Director: David Fincher
Cast: Jesse Eisenberg, Justin Timberlake, Andrew Garfield, Armie Hammer Jr., Max Mingella & Josh Pence

David Fincher’s latest “Oscar-baiting” opus may actually deserve an award or two (unlike the horribly gimicky The Curious Case of Benjamin Button [2009]). For a film with a brash concept about a brash person, The Social Network is often times, fairly understated. The score (care of Nine Inch Nails’ Trent Reznor), the cinematography, and the bulk of the film’s performances are all calculated and well delivered. The movie rarely seems to be waiving it’s hands to pad it’s award tally (visuals, costumes, music, etc). Only the big guns, both lead and supporting actors, director, editor, and screenwriter appear to be calling for statues.
Jesse Eisenberg has quickly removed himself from Michael Cera’s shadow with his bill-topping turn as Facebook creator Mark Zuckerberg. He’s also cast himself as a more than able leading man–not in any classic sense, mind you–if you look at his work in The Social Network and his immensely Cera-like showing in Adventureland (2009).
The Social Network bucks the conventional chronology in favor of a double framed narrative. The controversial creation of the world’s most popular social networking site is constructed via flashbacks from five different parties in two separate lawsuits brought against Mark Zuckerberg. It’s a splendid trick that leaves the narrative center of the film off balance and questions both the accused and accusers as to the validity of their stories. With this editing device in play, The Social Network sets itself up as an unbiased observer, the court reporter maybe, in these two cases and ultimately in the creation of Facebook. This detachment is one of the real charms of The Social Network. (Though, screenwriter Aaron Sorkin does seem to have favored Zuckerberg and to a lesser extent the Napster huckster Sean Parker [Justin Timberlake] with the lion’s share of quality dialog.)
Once success and Parker step in, The Social Network enters zero-to-hero zone and starts to feel pretty rote. People get famous, get drunk, get laid, lose friends, abandon qualities they once had, change, and so forth. The creation story and original controversy are absolutely electric, but the cliches of quick acclaim and notoriety write themselves and require considerably less screen time than their given.

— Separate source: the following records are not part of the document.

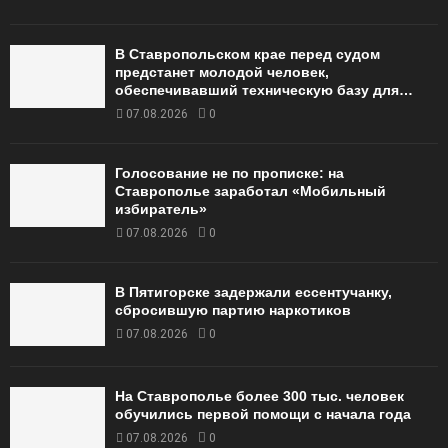
В Ставропольском крае перед судом
предстанет молодой человек,
обеспечивавший техническую базу для…
07.08.2026
0
Голосование не по прописке: на
Ставрополье заработал «Мобильный
избиратель»
07.08.2026
0
В Пятигорске задержали ессентучанку,
сбросившую партию наркотиков
07.08.2026
0
На Ставрополье более 300 тыс. человек
обучились первой помощи с начала года
07.08.2026
0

And the final three minutes mark one of the worst turns from a largely winning film I’ve seen since the closing seconds of last year’s An Education. The clearest and maybe single example of the film’s “editorial” stance on Mr. Zuckerberg is a weak toss-off of a line in the closing minutes. More galling is that after two hours worth of depositions given under oath, plenty of opportunities for the filmmakers to make a case, this comes unsolicited in an empty meeting room and tries to quickly explain away the complexities of the main character (whether he’s an asshole or not, he’s still complex) with some bogus arm-chair psychoanalysis. And maybe I’m too cynical, but the closing shot is also unnecessarily gimmicky and gives short shrift to Mark and attempts to “humanize” Zuckerburg.

But the triumphs of the first hour, Eisenberg (who would be right at home in Josiah Bartlet’s White House) and his delivery of Sorkin’s snappy dialog, and the fantastic, Oscar-worthy editing make it a worthwhile way to spend two hours. Plus, the closing song is so delightfully out of left-field.